PROBLEM TO SOLVE: Leaving the pictures aside, repeat the entries exactly.

Extracted page text data:
Segment Open

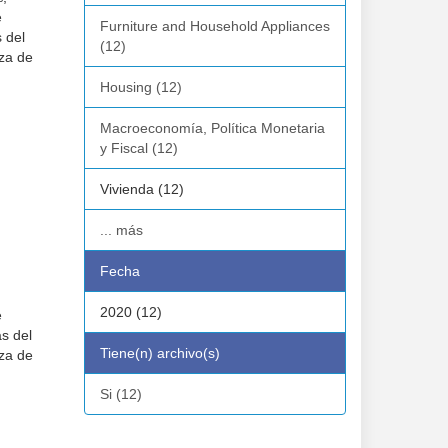
e
Furniture and Household Appliances
 del
(12)
za de
Housing (12)
Macroeconomía, Política Monetaria
y Fiscal (12)
Vivienda (12)
... más
Fecha
2020 (12)
e
as del
Tiene(n) archivo(s)
za de
Si (12)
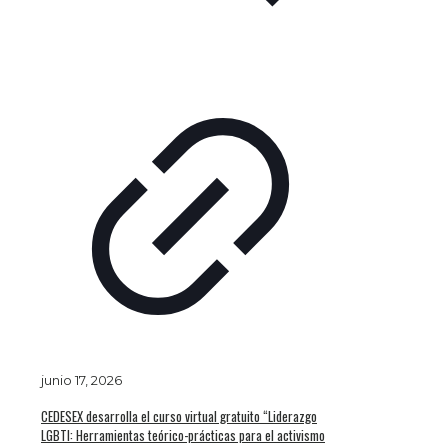
junio 17, 2026
CEDESEX desarrolla el curso virtual gratuito “Liderazgo
LGBTI: Herramientas teórico-prácticas para el activismo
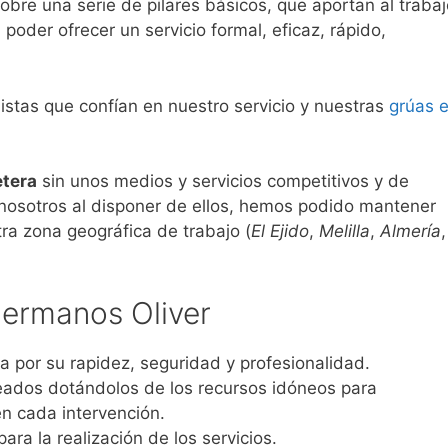
bre una serie de pilares básicos, que aportan al trabaj
poder ofrecer un servicio formal, eficaz, rápido,
istas que confían en nuestro servicio y nuestras
grúas 
etera
sin unos medios y servicios competitivos y de
o nosotros al disponer de ellos, hemos podido mantener
tra zona geográfica de trabajo (
El Ejido
,
Melilla
,
Almería
,
Hermanos Oliver
a por su rapidez, seguridad y profesionalidad.
ados dotándolos de los recursos idóneos para
 en cada intervención.
ara la realización de los servicios.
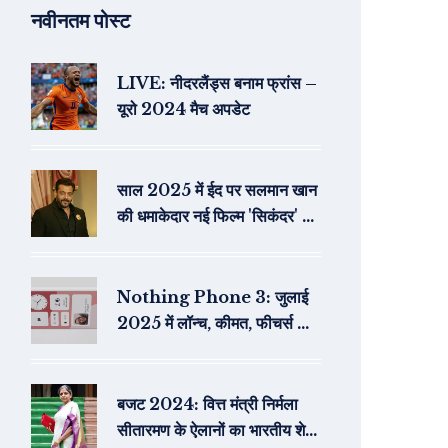
नवीनतम पोस्ट
LIVE: नीदरलैंड्स बनाम फ्रांस –
यूरो 2024 मैच अपडेट
साल 2025 में ईद पर सलमान खान
की धमाकेदार नई फिल्म 'सिकंदर' का
पहला लुक जारी
Nothing Phone 3: जुलाई
2025 में लॉन्च, कीमत, फीचर्स और
स्पेसिफिकेशंस की पूरी जानकारी
बजट 2024: वित्त मंत्री निर्मला
सीतारमण के ऐलानों का भारतीय शेयर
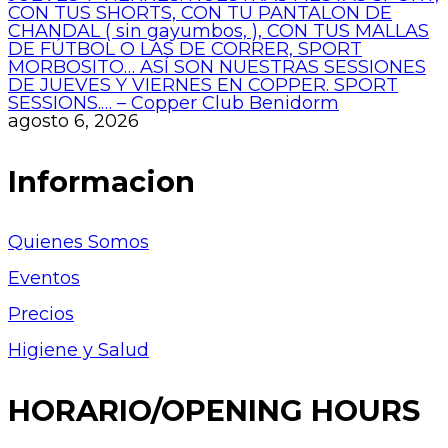
CON TUS SHORTS, CON TU PANTALON DE
CHANDAL ( sin gayumbos, ), CON TUS MALLAS
DE FÚTBOL O LAS DE CORRER, SPORT
MORBOSITO… ASÍ SON NUESTRAS SESSIONES
DE JUEVES Y VIERNES EN COPPER. SPORT
SESSIONS.… – Copper Club Benidorm
agosto 6, 2026
Informacion
Quienes Somos
Eventos
Precios
Higiene y Salud
HORARIO/OPENING HOURS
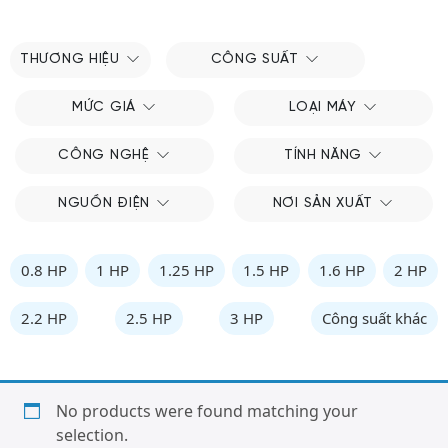
THƯƠNG HIỆU
CÔNG SUẤT
MỨC GIÁ
LOẠI MÁY
CÔNG NGHỆ
TÍNH NĂNG
NGUỒN ĐIỆN
NƠI SẢN XUẤT
0.8 HP
1 HP
1.25 HP
1.5 HP
1.6 HP
2 HP
2.2 HP
2.5 HP
3 HP
Công suất khác
No products were found matching your
selection.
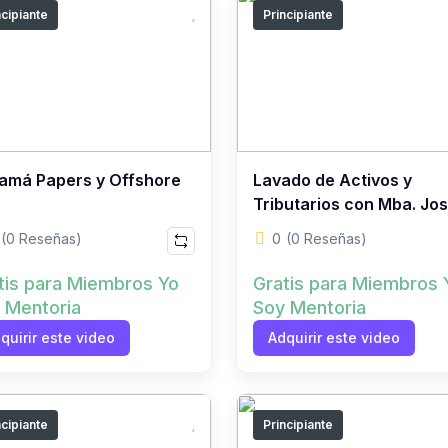
ncipiante
Principiante
amá Papers y Offshore
Lavado de Activos y
Tributarios con Mba. Jo
Verona
(0 Reseñas)
0
(0 Reseñas)
tis para Miembros Yo
Gratis para Miembros 
 Mentoria
Soy Mentoria
quirir este video
Adquirir este video
ncipiante
Principiante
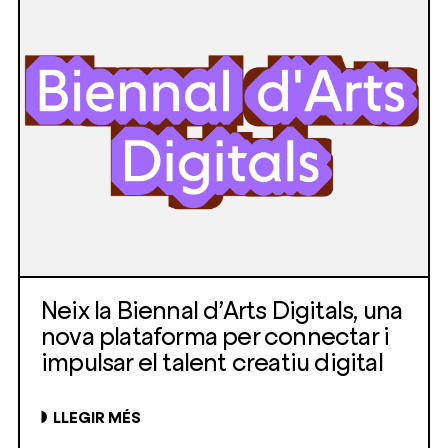
Neix la Biennal d’Arts Digitals, una
nova plataforma per connectar i
impulsar el talent creatiu digital
LLEGIR MÉS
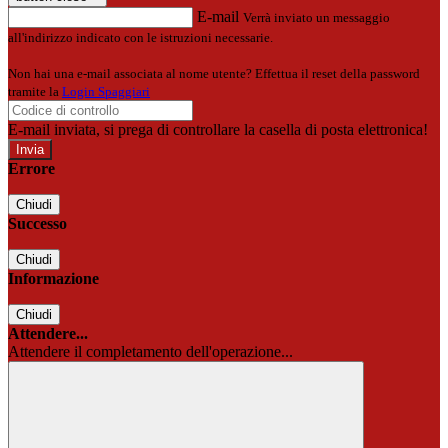
E-mail
Verrà inviato un messaggio
all'indirizzo indicato con le istruzioni necessarie.
Non hai una e-mail associata al nome utente? Effettua il reset della password
tramite la
Login Spaggiari
E-mail inviata, si prega di controllare la casella di posta elettronica!
Errore
Chiudi
Successo
Chiudi
Informazione
Chiudi
Attendere...
Attendere il completamento dell'operazione...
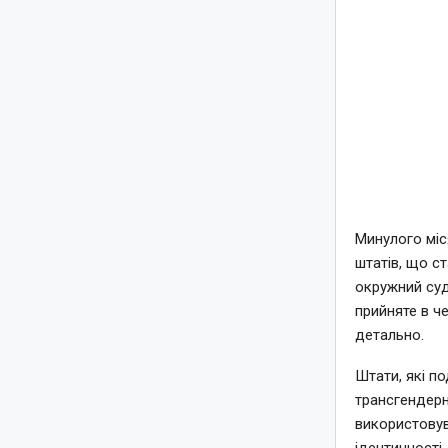
Минулого міс
штатів, що с
окружний суд
прийняте в ч
детально.
Штати, які п
трансгендерн
використовув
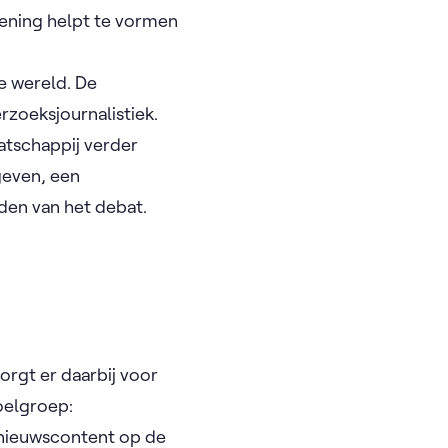
mening helpt te vormen
e wereld. De
rzoeksjournalistiek.
atschappij verder
geven, een
den van het debat.
orgt er daarbij voor
oelgroep:
nieuwscontent op de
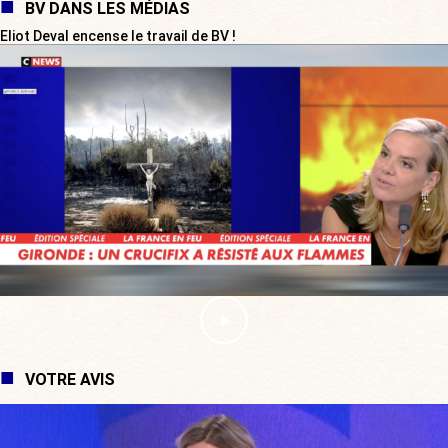
BV DANS LES MÉDIAS
Eliot Deval encense le travail de BV !
VOTRE AVIS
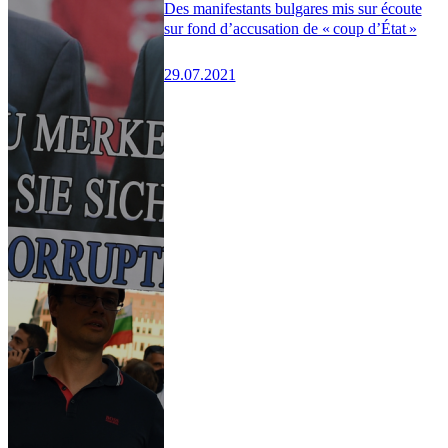
Des manifestants bulgares mis sur écoute
sur fond d’accusation de « coup d’État »
29.07.2021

Segment Closed

TASK SOLUTION:
e
Furniture and Household Appliances
 del
(12)
za de
Housing (12)
Macroeconomía, Política Monetaria
y Fiscal (12)
Vivienda (12)
... más
Fecha
2020 (12)
e
as del
Tiene(n) archivo(s)
za de
Si (12)
junio 17, 2026
CEDESEX desarrolla el curso virtual gratuito “Liderazgo
LGBTI: Herramientas teórico-prácticas para el activismo
bre una serie de pilares básicos, que aportan al trabaj
poder ofrecer un servicio formal, eficaz, rápido,
istas que confían en nuestro servicio y nuestras
grúas 
etera
sin unos medios y servicios competitivos y de
o nosotros al disponer de ellos, hemos podido mantener
tra zona geográfica de trabajo (
El Ejido
,
Melilla
,
Almería
,
Hermanos Oliver
a por su rapidez, seguridad y profesionalidad.
ados dotándolos de los recursos idóneos para
 en cada intervención.
ara la realización de los servicios.
नवीनतम पोस्ट
LIVE: नीदरलैंड्स बनाम फ्रांस –
यूरो 2024 मैच अपडेट
साल 2025 में ईद पर सलमान खान
की धमाकेदार नई फिल्म 'सिकंदर' का
पहला लुक जारी
Nothing Phone 3: जुलाई
2025 में लॉन्च, कीमत, फीचर्स और
स्पेसिफिकेशंस की पूरी जानकारी
बजट 2024: वित्त मंत्री निर्मला
सीतारमण के ऐलानों का भारतीय शेयर
CON TUS SHORTS, CON TU PANTALON DE
CHANDAL ( sin gayumbos, ), CON TUS MALLAS
DE FÚTBOL O LAS DE CORRER, SPORT
MORBOSITO… ASÍ SON NUESTRAS SESSIONES
DE JUEVES Y VIERNES EN COPPER. SPORT
SESSIONS.… – Copper Club Benidorm
agosto 6, 2026
Informacion
Quienes Somos
Eventos
Precios
Higiene y Salud
HORARIO/OPENING HOURS
THƯƠNG HIỆU
CÔNG SUẤT
MỨC GIÁ
LOẠI MÁY
CÔNG NGHỆ
TÍNH NĂNG
NGUỒN ĐIỆN
NƠI SẢN XUẤT
0.8 HP
1 HP
1.25 HP
1.5 HP
1.6 HP
2 HP
2.2 HP
2.5 HP
3 HP
Công suất khác
No products were found matching your
selection.
ncipiante
Principiante
amá Papers y Offshore
Lavado de Activos y
Tributarios con Mba. Jo
Verona
(0 Reseñas)
0
(0 Reseñas)
tis para Miembros Yo
Gratis para Miembros 
 Mentoria
Soy Mentoria
quirir este video
Adquirir este video
ncipiante
Principiante
Neix la Biennal d’Arts Digitals, una
nova plataforma per connectar i
impulsar el talent creatiu digital
LLEGIR MÉS
E-mail
Verrà inviato un messaggio
all'indirizzo indicato con le istruzioni necessarie.
Non hai una e-mail associata al nome utente? Effettua il reset della password
tramite la
Login Spaggiari
E-mail inviata, si prega di controllare la casella di posta elettronica!
Errore
Chiudi
Successo
Chiudi
Informazione
Chiudi
Attendere...
Attendere il completamento dell'operazione...
Минулого міс
штатів, що с
окружний суд
прийняте в ч
детально.
Штати, які п
трансгендерн
використовув
mening helpt te vormen
e wereld. De
rzoeksjournalistiek.
atschappij verder
geven, een
den van het debat.
orgt er daarbij voor
oelgroep:
nieuwscontent op de
BV DANS LES MÉDIAS
Eliot Deval encense le travail de BV !
VOTRE AVIS
Des manifestants bulgares mis sur écoute
sur fond d’accusation de « coup d’État »
29.07.2021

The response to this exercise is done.